Par conséquent, mesdames, messieurs les sénateurs, le Gouvernement part d'une réalité, dont on peut certes discuter, et n'essaie nullement de bâtir je ne sais quoi à partir de la régionalisation. Il s'agit simplement de l'application de règles déjà existantes. Mais disant cela, je ne suis pas en train de considérer que la question ne se pose pas.
J'en viens à l'amendement n° 325. Mon cabinet ministériel a beaucoup travaillé à la recherche d'une solution et de propositions sur cette question, mais il s'est heurté à ce que j'appellerai « le principe d'égalité » : en quoi ce qui serait vrai pour tel type de matériel au niveau régional ne le serait-il pas au niveau national ?
M. Henri de Raincourt. C'est une vraie question !
M. Jean-Claude Gayssot, ministre de l'équipement, des transports et du logement. Nous nous sommes heurtés à cette question-là, mais - et c'est vrai pour l'ensemble du débat que nous avons depuis un moment - cela ne veut pas dire que le problème ne doit pas être étudié plus avant et que la réflexion ne doit pas se poursuivre.
C'est en ce sens que le fait d'invoquer l'article 40, tout à l'heure, ne signifiait nullement une absence de volonté du Gouvernement d'avancer sur chacune des questions, avec, comme je l'ai indiqué tout à l'heure, le souci du développement.
Le Gouvernement émet donc - je le confirme - un avis défavorable sur l'amendement n° 325.
M. le président. Personne ne demande plus la parole ?...
Je mets aux voix l'amendement n° 325, repoussé par le Gouvernement.

(L'amendement est adopté.)
M. le président. En conséquence, un article additionnel ainsi rédigé est inséré dans le projet de loi, après l'article 52.

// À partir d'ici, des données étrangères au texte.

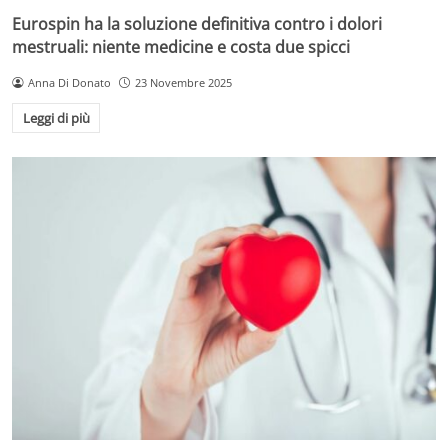
Eurospin ha la soluzione definitiva contro i dolori
mestruali: niente medicine e costa due spicci
Anna Di Donato
23 Novembre 2025
Leggi di più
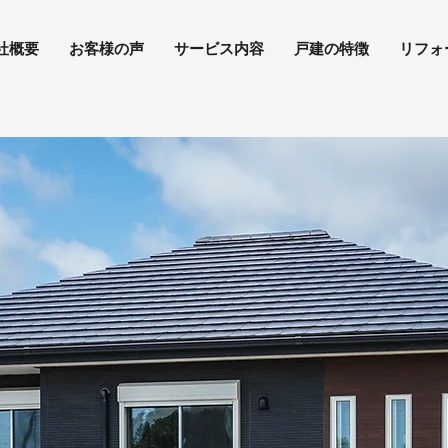
社概要
お客様の声
サービス内容
戸建の特徴
リフォ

Mes chers collègues, il est dix-neuf heures quarante-cinq, et la conférence des présidents doit se réunir à vingt heures, afin d'établir - ce qui posera sans doute quelques problèmes - le programme des séances à venir.

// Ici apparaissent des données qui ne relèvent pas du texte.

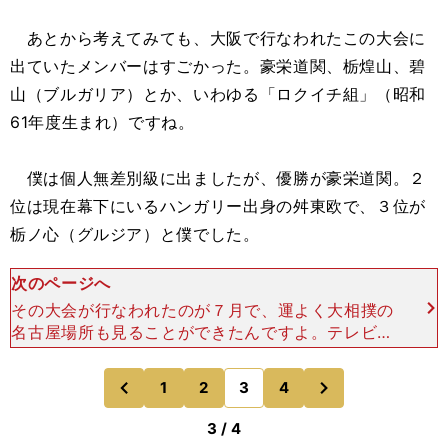
あとから考えてみても、大阪で行なわれたこの大会に
出ていたメンバーはすごかった。豪栄道関、栃煌山、碧
山（ブルガリア）とか、いわゆる「ロクイチ組」（昭和
61年度生まれ）ですね。
僕は個人無差別級に出ましたが、優勝が豪栄道関。２
位は現在幕下にいるハンガリー出身の舛東欧で、３位が
栃ノ心（グルジア）と僕でした。
次のページへ
その大会が行なわれたのが７月で、運よく大相撲の
名古屋場所も見ることができたんですよ。テレビ中
継での観戦でしたけど、初めてきれいな画面で大相
撲を見ることができて、「わぁ！ やっぱり力士っ
次
1
2
3
4
のページへ
のページへ
て、カッコイイな
前
3 / 4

M. Pierre Hérisson. Jusqu'à quelle heure allons-nous siéger cette nuit, monsieur le président ?
De nombreux sénateurs sur toutes les travées. Oui, jusqu'à quelle heure ?
M. le président. Il appartiendra précisément à la conférence des présidents d'en décider, mes chers collègues !
Nous allons donc interrompre nos travaux ; nous les reprendrons à vingt-deux heures.
La séance est suspendue.
(La séance, suspendue à dix-neuf heures quarante-cinq, est reprise à vingt-deux heures, sous la présidence de M. Paul Girod.)